Accelerating the Training of Convolutional Neural Networks for Image Segmentation with Deep Active Learning

Chen, Wei Tao

Accelerating the Training of Convolutional Neural Networks for Image Segmentation with Deep Active Learning

Files

Chen_Weitao.pdf (7.96 MB)

Date

2020-01-23

Authors

Chen, Wei Tao

Advisor

Czarnecki, Krzysztof

Publisher

University of Waterloo

Abstract

Image semantic segmentation is an important problem in computer vision. However, Training a deep neural network for semantic segmentation in supervised learning requires expensive manual labeling. Active learning (AL) addresses this problem by automatically selecting a subset of the dataset to label and iteratively improve the model. This minimizes labeling costs while maximizing performance. Yet, deep active learning for image segmentation has not been systematically studied in the literature. This thesis offers three contributions. First, we compare six different state-of-the-art querying methods, including uncertainty, Bayesian, and out-of-distribution methods, in the context of active learning for image segmentation. The comparison uses the standard dataset Cityscapes, as well as randomly generated data, and the state-of-the-art image segmentation architecture DeepLab. Our results demonstrate subtle but robust differences between the querying methods, which we analyze and explain. Second, we propose a novel way to query images by counting the number of pixels with acquisition values above a certain threshold.
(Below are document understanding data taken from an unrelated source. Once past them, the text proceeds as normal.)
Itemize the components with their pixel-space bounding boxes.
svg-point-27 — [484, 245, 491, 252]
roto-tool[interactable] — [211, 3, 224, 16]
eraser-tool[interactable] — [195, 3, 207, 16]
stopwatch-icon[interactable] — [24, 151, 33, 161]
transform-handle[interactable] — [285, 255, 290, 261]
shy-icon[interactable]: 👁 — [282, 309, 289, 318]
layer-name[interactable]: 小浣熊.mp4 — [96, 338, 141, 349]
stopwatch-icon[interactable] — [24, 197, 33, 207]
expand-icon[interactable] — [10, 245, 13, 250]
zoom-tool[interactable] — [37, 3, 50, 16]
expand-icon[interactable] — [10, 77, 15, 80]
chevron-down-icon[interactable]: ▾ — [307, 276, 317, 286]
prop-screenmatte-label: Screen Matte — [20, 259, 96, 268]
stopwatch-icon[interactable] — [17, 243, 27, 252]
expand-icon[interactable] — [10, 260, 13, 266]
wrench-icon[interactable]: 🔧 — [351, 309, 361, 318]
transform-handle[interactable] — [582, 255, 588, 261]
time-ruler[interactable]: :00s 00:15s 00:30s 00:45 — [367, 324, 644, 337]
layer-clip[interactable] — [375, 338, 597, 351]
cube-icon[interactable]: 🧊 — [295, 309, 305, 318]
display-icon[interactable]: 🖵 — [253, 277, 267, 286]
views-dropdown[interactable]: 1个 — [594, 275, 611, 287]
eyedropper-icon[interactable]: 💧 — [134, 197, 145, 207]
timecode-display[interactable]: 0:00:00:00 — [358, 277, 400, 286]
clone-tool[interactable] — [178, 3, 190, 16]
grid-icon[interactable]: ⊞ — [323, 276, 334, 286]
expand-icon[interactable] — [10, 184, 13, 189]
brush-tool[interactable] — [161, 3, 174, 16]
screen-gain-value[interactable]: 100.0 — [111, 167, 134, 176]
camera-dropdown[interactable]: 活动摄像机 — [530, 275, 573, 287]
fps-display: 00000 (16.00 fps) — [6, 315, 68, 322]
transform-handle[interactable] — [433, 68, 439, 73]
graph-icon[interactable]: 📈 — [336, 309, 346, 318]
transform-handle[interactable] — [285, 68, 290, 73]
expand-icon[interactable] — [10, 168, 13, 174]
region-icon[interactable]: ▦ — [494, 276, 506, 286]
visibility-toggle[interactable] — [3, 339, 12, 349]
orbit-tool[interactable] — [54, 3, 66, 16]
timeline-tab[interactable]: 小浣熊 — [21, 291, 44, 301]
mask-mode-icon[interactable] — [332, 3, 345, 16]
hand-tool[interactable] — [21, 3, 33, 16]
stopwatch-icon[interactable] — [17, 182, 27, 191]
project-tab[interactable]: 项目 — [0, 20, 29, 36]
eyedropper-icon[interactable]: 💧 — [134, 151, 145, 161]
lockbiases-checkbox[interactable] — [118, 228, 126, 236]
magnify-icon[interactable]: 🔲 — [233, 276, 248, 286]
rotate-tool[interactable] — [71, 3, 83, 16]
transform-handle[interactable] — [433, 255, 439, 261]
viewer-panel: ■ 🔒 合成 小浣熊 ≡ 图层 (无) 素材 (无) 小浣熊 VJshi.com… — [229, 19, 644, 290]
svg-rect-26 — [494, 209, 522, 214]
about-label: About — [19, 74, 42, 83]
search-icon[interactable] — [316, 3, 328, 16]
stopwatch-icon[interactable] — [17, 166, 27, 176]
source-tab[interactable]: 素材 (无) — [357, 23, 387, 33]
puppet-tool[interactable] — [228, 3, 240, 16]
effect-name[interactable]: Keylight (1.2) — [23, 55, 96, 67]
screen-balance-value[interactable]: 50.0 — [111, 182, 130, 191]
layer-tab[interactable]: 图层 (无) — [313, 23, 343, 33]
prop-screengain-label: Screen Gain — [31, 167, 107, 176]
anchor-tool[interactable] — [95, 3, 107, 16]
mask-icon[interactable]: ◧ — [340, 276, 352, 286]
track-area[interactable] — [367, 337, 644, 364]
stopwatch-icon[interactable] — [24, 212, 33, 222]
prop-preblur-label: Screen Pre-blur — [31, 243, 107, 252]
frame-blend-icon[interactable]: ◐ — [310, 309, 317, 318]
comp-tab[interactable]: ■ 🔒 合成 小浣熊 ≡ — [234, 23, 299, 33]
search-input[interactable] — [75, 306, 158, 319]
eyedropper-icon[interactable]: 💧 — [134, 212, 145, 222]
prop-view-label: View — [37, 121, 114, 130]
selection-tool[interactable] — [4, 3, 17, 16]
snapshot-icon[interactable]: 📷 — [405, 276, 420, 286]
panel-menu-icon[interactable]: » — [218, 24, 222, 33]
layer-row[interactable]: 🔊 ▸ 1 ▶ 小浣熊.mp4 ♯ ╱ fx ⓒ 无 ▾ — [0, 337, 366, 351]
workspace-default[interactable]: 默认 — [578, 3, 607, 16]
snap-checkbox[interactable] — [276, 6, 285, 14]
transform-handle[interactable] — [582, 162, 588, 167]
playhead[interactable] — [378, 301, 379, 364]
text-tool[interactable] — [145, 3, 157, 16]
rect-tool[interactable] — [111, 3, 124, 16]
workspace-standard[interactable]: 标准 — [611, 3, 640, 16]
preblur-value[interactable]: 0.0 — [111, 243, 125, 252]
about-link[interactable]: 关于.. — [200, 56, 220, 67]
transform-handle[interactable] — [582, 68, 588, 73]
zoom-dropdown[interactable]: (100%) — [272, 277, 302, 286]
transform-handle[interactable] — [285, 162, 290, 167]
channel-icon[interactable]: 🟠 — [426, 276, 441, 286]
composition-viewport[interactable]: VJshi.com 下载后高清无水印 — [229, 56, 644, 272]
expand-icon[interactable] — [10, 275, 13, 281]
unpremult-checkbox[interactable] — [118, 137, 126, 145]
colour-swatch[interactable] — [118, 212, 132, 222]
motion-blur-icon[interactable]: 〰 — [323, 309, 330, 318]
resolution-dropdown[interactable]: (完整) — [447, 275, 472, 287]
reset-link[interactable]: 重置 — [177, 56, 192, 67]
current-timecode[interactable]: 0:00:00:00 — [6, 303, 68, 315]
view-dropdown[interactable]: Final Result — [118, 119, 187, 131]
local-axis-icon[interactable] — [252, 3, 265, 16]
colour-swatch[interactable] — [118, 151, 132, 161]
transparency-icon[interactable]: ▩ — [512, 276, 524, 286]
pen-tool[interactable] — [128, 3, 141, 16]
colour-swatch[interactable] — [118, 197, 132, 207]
Our counting method outperforms the standard averaging method. Lastly, we demonstrate that the previous two findings remain consistent for both whole images and image crops. Furthermore, we provide an in-depth discussion of deep active learning and results from supplementary experiments. First, we studied active learning in the context of image classification with the MNIST dataset. We observed an interesting phenomenon where active learning querying methods perform worse than random sampling in the early cycles but overtake random sampling at a break-even point. This break-even point can be controlled by varying model capacity, sample diversity, and temperature scaling. The difference in performances of the six querying methods is larger than in the case of image segmentation. Second, we attempt to explore the theoretical optimal query by querying samples with the lowest accuracy and querying with a trained expert model. Although they turned out to be suboptimal, their results would hopefully shed light on the subject. Lastly, we present the experiment results from using SegNet and FCN. With these architectures, our querying methods did not perform any better than random sampling. Nevertheless, those negative results demonstrate some of the difficulties of active learning for image segmentation.